What Are the Differences Between Manual & Computerized Accounting?

by Todd Bowerman

The personal computer has forever changed the way people do business: for every important company task, there is a software solution to match. If you’re still doing your business’s accounting by hand, consider the big differences between that and using dedicated accounting software. There are big benefits to going digital, but these benefits do come with certain risks. It all depends on what works best for you and your business.

Accuracy and Consistency

Accounting software uses automated calculations to ensure your math is always right. Additionally, computerized accounting builds consistency into your reporting through standardized file formats and established workflows. Accounting software is only as smart as the user, however, and switching to digital accounting doesn’t necessarily guarantee the elimination of mistakes. However, computerized accounting, when executed correctly, is more accurate that manual accounting.

Speed of Entry

Once you've implemented a computerized solution for your business, the time you spend working on accounting tasks should decrease greatly. Entering data via a keyboard and letting the computer do the work is faster than writing things down and figuring the math out with a calculator, and accounting software comes with a variety of built-in templates designed to make the process simpler. In addition, data entered via computerized accounting is instantly accessible, meaning you’ll always have the most recent numbers available. The downside is that it will take some time to adjust to using the new software, which mitigates the initial time saved.

Security and Safety

While you can password-protect your accounting data and store it on your work computer, manual accounting is less secure in that the written documents pile up over time and require increasingly large storage solutions.

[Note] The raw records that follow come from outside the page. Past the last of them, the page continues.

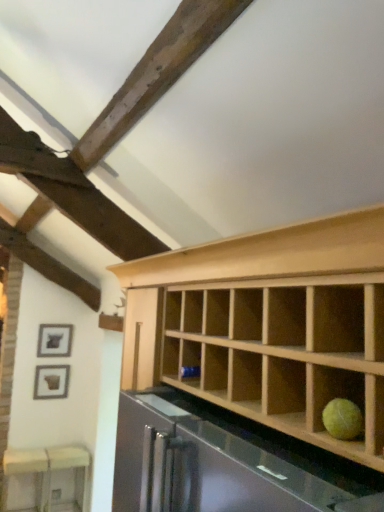 Question: Considering the relative positions of white glossy table at lower left and matte black picture frame at lower left, which ranks as the 1th picture frame in bottom-to-top order, in the image provided, is white glossy table at lower left to the right of matte black picture frame at lower left, which ranks as the 1th picture frame in bottom-to-top order, from the viewer's perspective?

Choices:
 (A) no
 (B) yes

Answer: (A)

Question: Is white glossy table at lower left facing towards matte black picture frame at lower left, the 2th picture frame when ordered from top to bottom?

Choices:
 (A) yes
 (B) no

Answer: (B)

Question: Can you confirm if white glossy table at lower left is smaller than matte black picture frame at lower left, the 2th picture frame when ordered from top to bottom?

Choices:
 (A) no
 (B) yes

Answer: (A)

Question: Is white glossy table at lower left oriented away from matte black picture frame at lower left, which ranks as the 1th picture frame in bottom-to-top order?

Choices:
 (A) no
 (B) yes

Answer: (A)

Question: Does white glossy table at lower left contain matte black picture frame at lower left, which ranks as the 1th picture frame in bottom-to-top order?

Choices:
 (A) no
 (B) yes

Answer: (A)

Question: Considering the relative positions of matte black picture frame at lower left, which ranks as the 1th picture frame in bottom-to-top order, and matte black picture frame at upper left, acting as the first picture frame starting from the top, in the image provided, is matte black picture frame at lower left, which ranks as the 1th picture frame in bottom-to-top order, to the left or to the right of matte black picture frame at upper left, acting as the first picture frame starting from the top,?

Choices:
 (A) right
 (B) left

Answer: (B)

Question: Considering their positions, is matte black picture frame at lower left, the 2th picture frame when ordered from top to bottom, located in front of or behind matte black picture frame at upper left, acting as the first picture frame starting from the top?

Choices:
 (A) front
 (B) behind

Answer: (A)

Question: From the image's perspective, is matte black picture frame at lower left, which ranks as the 1th picture frame in bottom-to-top order, above or below matte black picture frame at upper left, the second picture frame from the bottom?

Choices:
 (A) above
 (B) below

Answer: (B)

Question: Looking at the image, does matte black picture frame at lower left, the 2th picture frame when ordered from top to bottom, seem bigger or smaller compared to matte black picture frame at upper left, the second picture frame from the bottom?

Choices:
 (A) small
 (B) big

Answer: (A)

Question: From their relative heights in the image, would you say matte black picture frame at upper left, the second picture frame from the bottom, is taller or shorter than matte black picture frame at lower left, the 2th picture frame when ordered from top to bottom?

Choices:
 (A) short
 (B) tall

Answer: (A)

Question: Considering the relative positions of matte black picture frame at upper left, acting as the first picture frame starting from the top, and matte black picture frame at lower left, the 2th picture frame when ordered from top to bottom, in the image provided, is matte black picture frame at upper left, acting as the first picture frame starting from the top, to the left or to the right of matte black picture frame at lower left, the 2th picture frame when ordered from top to bottom,?

Choices:
 (A) right
 (B) left

Answer: (A)

Question: In terms of width, does matte black picture frame at upper left, acting as the first picture frame starting from the top, look wider or thinner when compared to matte black picture frame at lower left, the 2th picture frame when ordered from top to bottom?

Choices:
 (A) wide
 (B) thin

Answer: (B)

Question: From the image's perspective, is matte black picture frame at upper left, acting as the first picture frame starting from the top, above or below matte black picture frame at lower left, the 2th picture frame when ordered from top to bottom?

Choices:
 (A) below
 (B) above

Answer: (B)

Question: Is point (81, 449) positioned closer to the camera than point (66, 369)?

Choices:
 (A) closer
 (B) farther

Answer: (A)

Question: From the image's perspective, is white glossy table at lower left located above or below matte black picture frame at lower left, the 2th picture frame when ordered from top to bottom?

Choices:
 (A) above
 (B) below

Answer: (B) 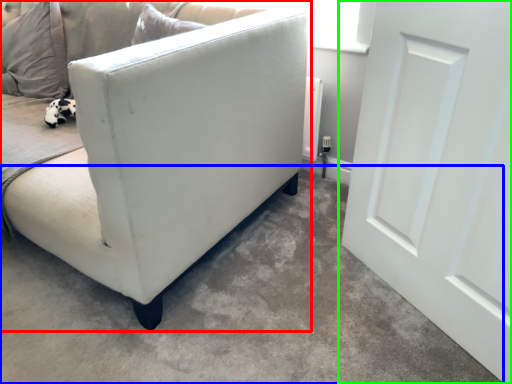 Question: Which object is positioned closest to studio couch (highlighted by a red box)? Select from concrete (highlighted by a blue box) and door (highlighted by a green box).

Choices:
 (A) concrete
 (B) door

Answer: (A) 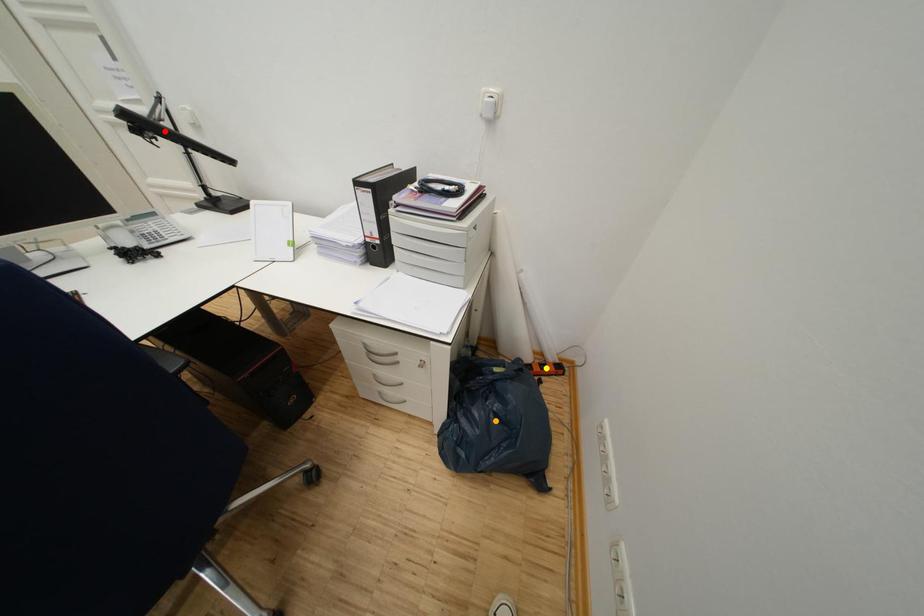 Based on the photo, order these from nearest to farthest:
A) yellow point
B) orange point
C) red point

red point, orange point, yellow point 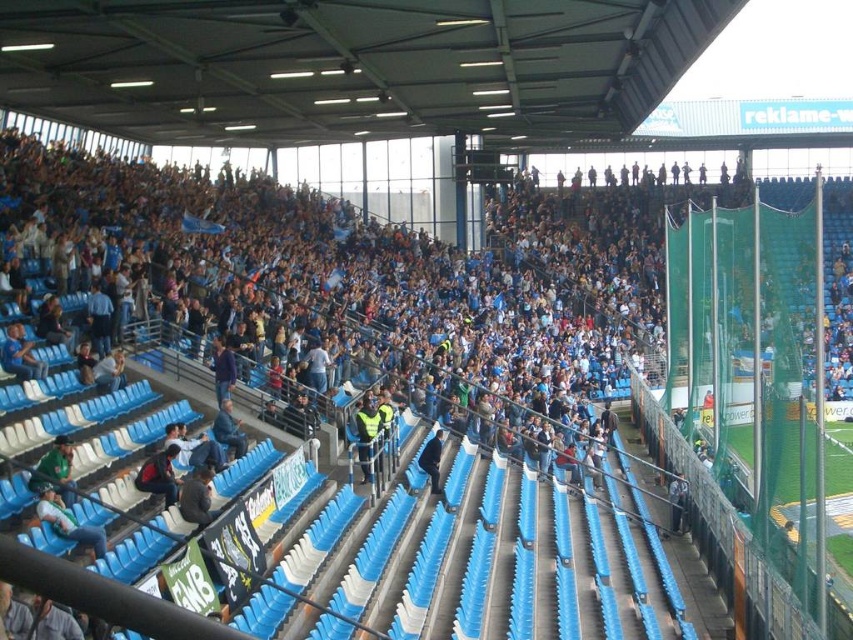 Question: Is dark gray jacket at lower left above dark blue jacket at center?

Choices:
 (A) no
 (B) yes

Answer: (A)

Question: Which point is closer to the camera taking this photo?

Choices:
 (A) (90, 531)
 (B) (227, 435)
 (C) (106, 385)
 (D) (65, 497)

Answer: (A)

Question: Observing the image, what is the correct spatial positioning of matte black jacket at lower left in reference to dark blue jacket at center?

Choices:
 (A) above
 (B) below

Answer: (B)

Question: Can you confirm if yellow reflective vest at center is wider than dark blue fabric jacket at center?

Choices:
 (A) yes
 (B) no

Answer: (A)

Question: Which object appears closest to the camera in this image?

Choices:
 (A) light blue fabric jacket at lower left
 (B) light blue plastic seat at lower left

Answer: (B)

Question: Which object is farther from the camera taking this photo?

Choices:
 (A) light blue plastic seat at lower left
 (B) dark blue jacket at lower right
 (C) light blue fabric jacket at lower left
 (D) dark blue fabric jacket at center

Answer: (B) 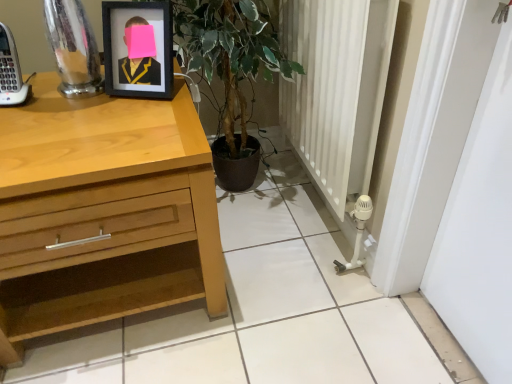 Question: Would you say black matte picture frame at upper left is to the left or to the right of light wood chest of drawers at left in the picture?

Choices:
 (A) right
 (B) left

Answer: (A)

Question: From the image's perspective, is black matte picture frame at upper left above or below light wood chest of drawers at left?

Choices:
 (A) below
 (B) above

Answer: (B)

Question: In the image, is black matte picture frame at upper left positioned in front of or behind light wood chest of drawers at left?

Choices:
 (A) front
 (B) behind

Answer: (B)

Question: Considering the positions of light wood chest of drawers at left and black matte picture frame at upper left in the image, is light wood chest of drawers at left wider or thinner than black matte picture frame at upper left?

Choices:
 (A) wide
 (B) thin

Answer: (A)

Question: From a real-world perspective, is light wood chest of drawers at left physically located above or below black matte picture frame at upper left?

Choices:
 (A) above
 (B) below

Answer: (B)

Question: Is light wood chest of drawers at left spatially inside black matte picture frame at upper left, or outside of it?

Choices:
 (A) outside
 (B) inside

Answer: (A)

Question: In terms of height, does light wood chest of drawers at left look taller or shorter compared to black matte picture frame at upper left?

Choices:
 (A) short
 (B) tall

Answer: (B)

Additionally, you can easily back up digital accounting data onto an external drive, whereas you must copy manual accounting data manually. Losing your digital accounting data is less dramatic than losing the original documents, as you can recover your backups with minimal fuss. However, computer hardware is more fragile than the actual documents, so you must take steps to protect your data in the event of a hardware issue.

Ease of Distribution

In manual accounting, you create and distribute invoices, bills and other records by hand. With digital accounting, you can create the same set of documents in much less time, and print as many copies as you need. You can then send digital documents via email, allowing you to limit the amount of physical media your company actually has to use. With computerized accounting software, it’s easy to print, copy and send any documents needed by your business. However, this also makes it easier for a nefarious party to intercept your data.